The Budget's Broken. It's Time to Fix It

Budgetary dysfunction is compromising Congress’ ability to legislate.

The recent spending and debt deal clearly illustrates that the federal budget process is in serious need of reform. America’s current budget challenges are directly related to this breakdown and fixing it can put the country on a more responsible spending path going forward.

If there was any doubt that the federal budget process is broken, consider this: Congress has passed budget resolutions in less than half of the last 15 fiscal years, and prior to this year's balanced budget resolution, the last time we passed a 10-year balanced budget was in 2001.  In fact the annual appropriations process has been completed on time in only four of the past 40 years. In that same period, Congress has passed 173 short term spending bills to avoid a government shutdown for an average of 186 days per year – over half of the year. The congressional budget process that was put in place more than 40 years ago is in desperate need of reform. 

Since the Congressional Budget Act was passed 40 years ago, the federal government has spent more money than is coming in almost 90 percent of the time.  And the national debt as a share of total public and private sector production has more than tripled. We currently have a looming debt of $18 trillion on its way to $27 trillion. If interest rates were to rise to a moderate five percent, we would owe $743 billion a year just for interest. In fact, every one-percentage point growth in interest rates adds more than $151 billion in interest payments. That would mean $700 billion less to spend on programs or $700 billion in cuts or additional taxes and increased taxes drive down revenue.

Duplication, fraud, waste and spending with no current authority in federal programs is also rampant across government, but the Government Accountability Office’s annual list of offending programs has yet to force meaningful legislative action. Program authority, where congressional committees review programs for validation, transparency and measurable goals, are often ignored. Last year, the government spent $293.5 billion on 260 expired programs, according to the Congressional Budget Office.

We can see this budgetary and fiscal dysfunction represented in Congress' dismal approval ratings. Generally, a well-functioning budget process strengthens democracy giving citizens a better idea of government's role and provides them with the knowledge that their tax dollars are being spent wisely. When the process breaks down, so does the people's faith in government and their elected officials. 

A strong and effective budget process must 1) encourage regular action and predictability, 2) require active legislative oversight and 3) provide transparency and accurate information for lawmakers and the public. These elements are critical to ensuring that our government is effective and accountable to hardworking taxpayers.

Reforming the budget process would allow Congress to do its job and enact its budget and appropriations on time. Earlier this year we took that first step by passing a balanced budget that would serve as a fiscal blueprint for lawmakers to authorize and appropriate funding to allocate taxpayers' hard-earned dollars. But once again the process has ground to a halt. 
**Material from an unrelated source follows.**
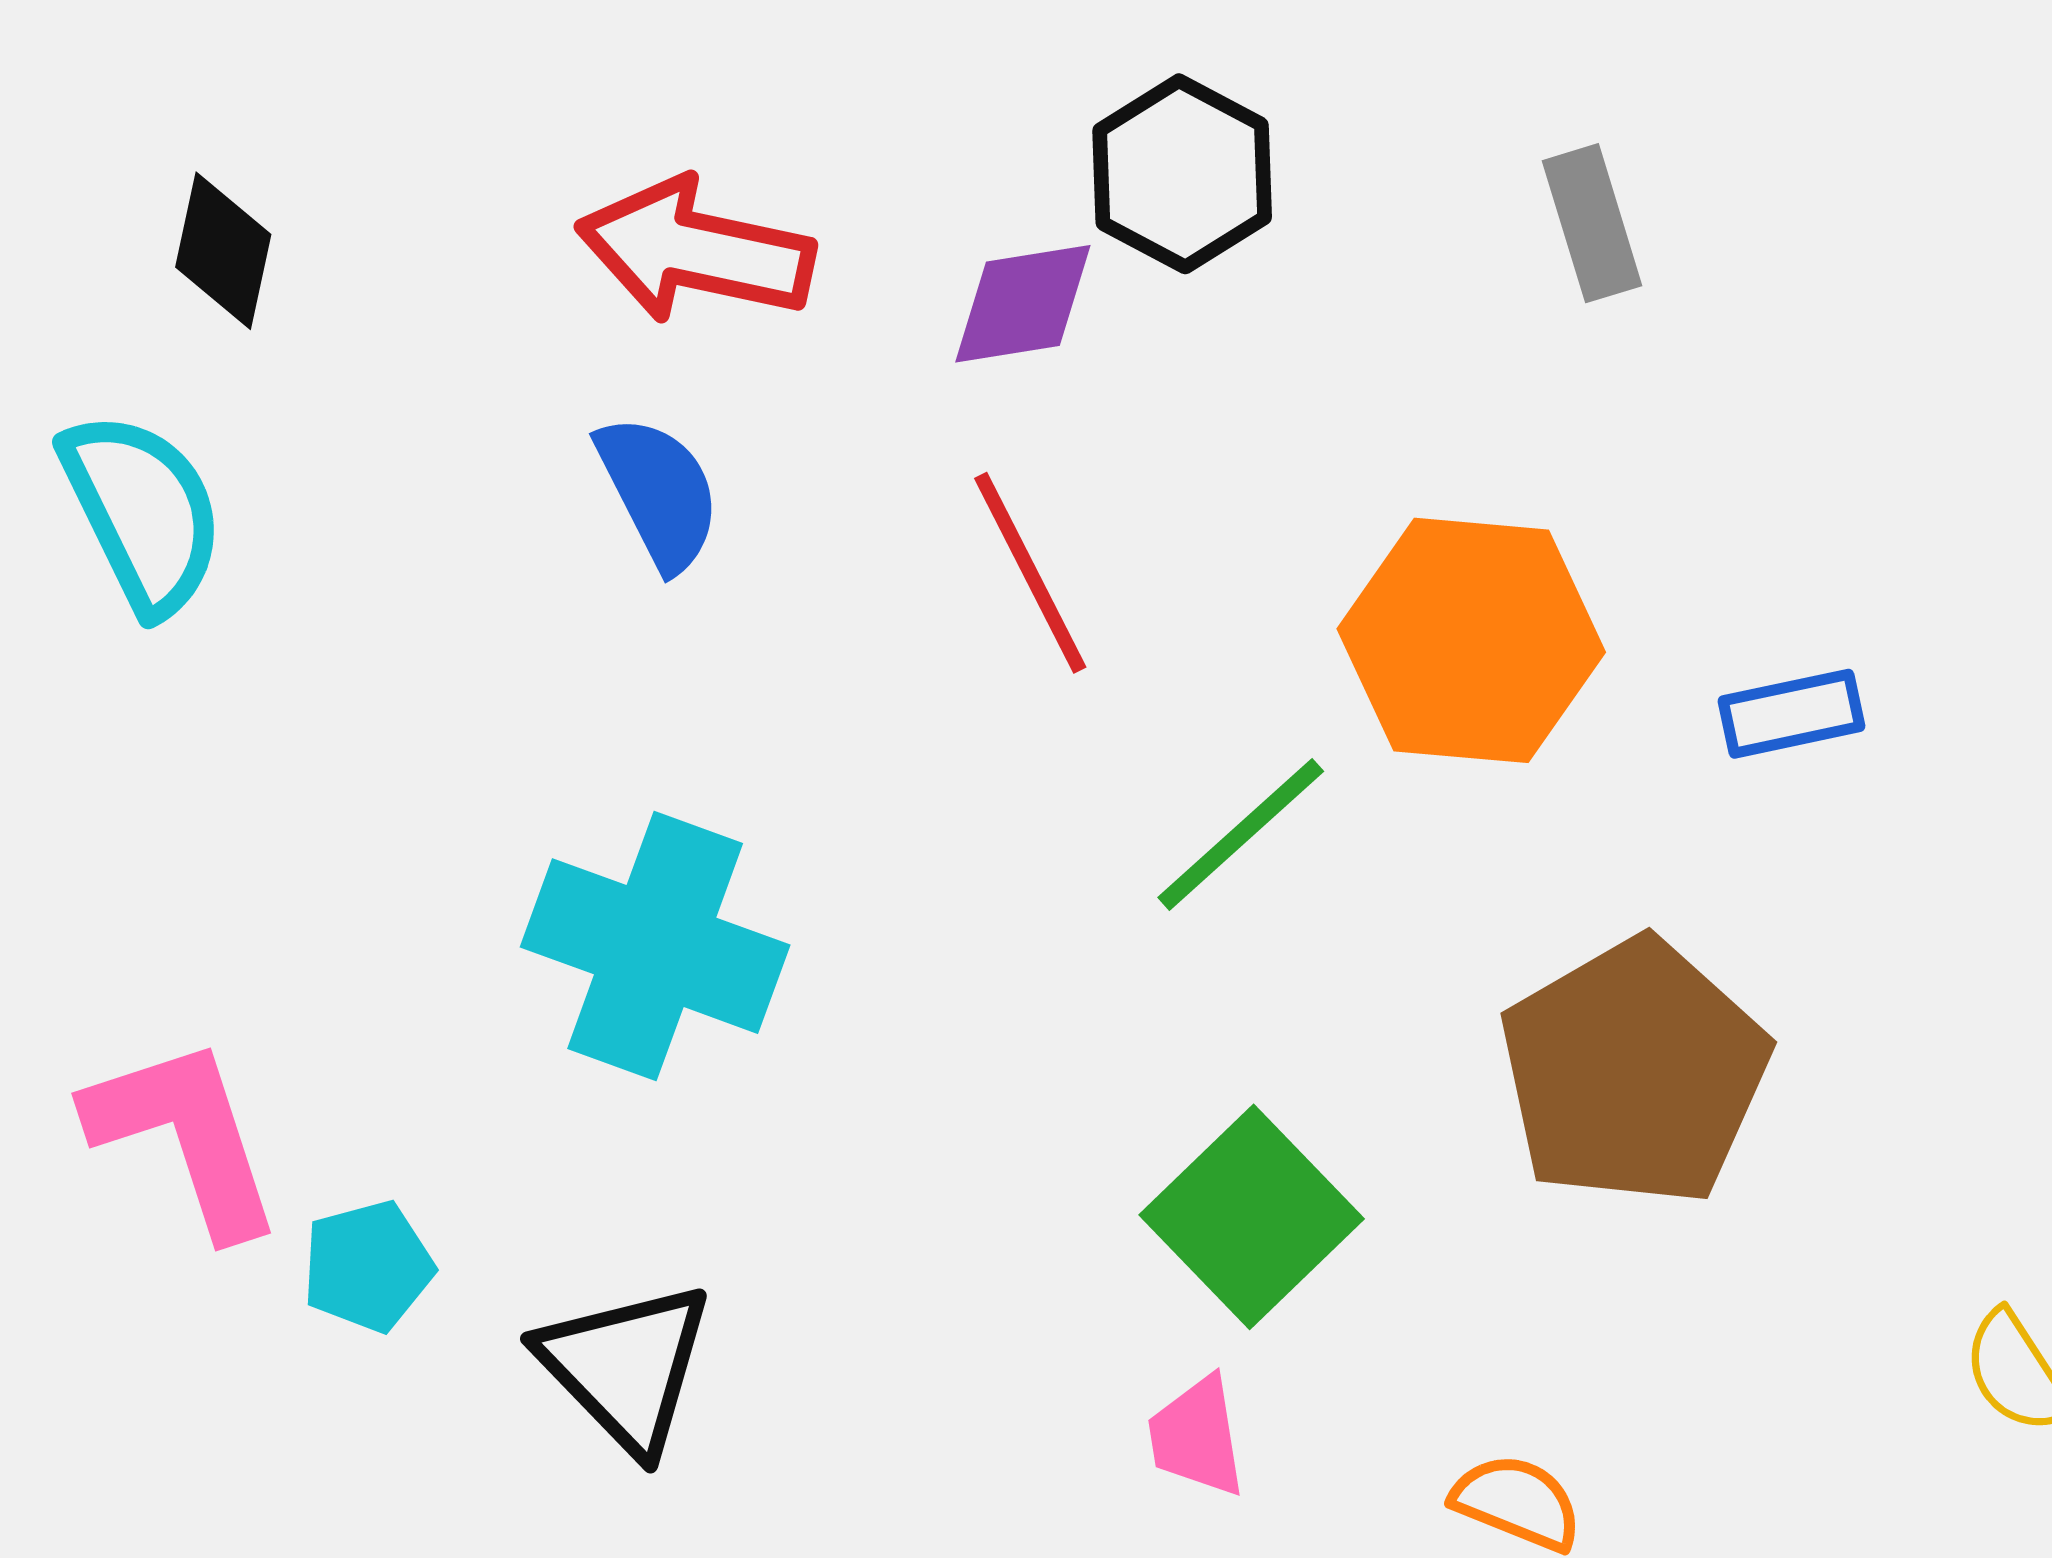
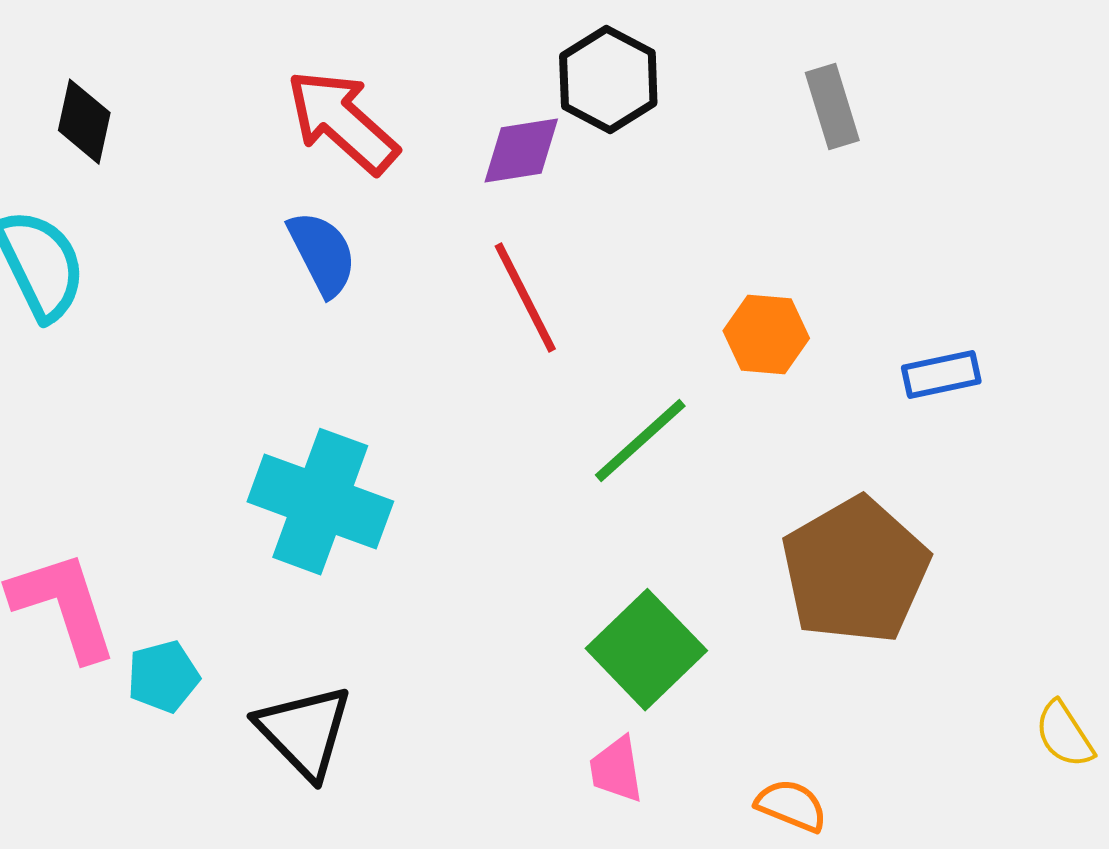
red arrow: (695, 251) -> (342, 122), turned 30
orange hexagon: (1471, 640) -> (766, 335), size x0.6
The “power of the purse” is one of the most important constitutional roles of Congress. Its authority to tax and spend must be exercised by the representatives of the people so that they can hold government accountable. With this great power, our Founding Fathers also instilled a great responsibility – they understood that constant review was critical to spending these funds wisely and effectively, and without it, the bureaucracy would run amok. Congress, therefore, has a constitutional duty to use its regular, deliberative and transparent process to exercise the power of the purse and provide effective oversight to keep government accountable. The biggest mistake we could make as an institution would be to forfeit that power to the executive branch.

The first step to correcting our government's fiscal and trust deficits is to put in place a budget process that truly makes the federal government more effective and accountable. This will help restore the faith and trust of hardworking Americans, who yearn for a government that is both accountable and effective. Instilling the federal budget process with regular action and predictability, active legislative oversight and spending transparency, is critical to strengthening our democracy and reducing our nation’s unsustainable spending and debt.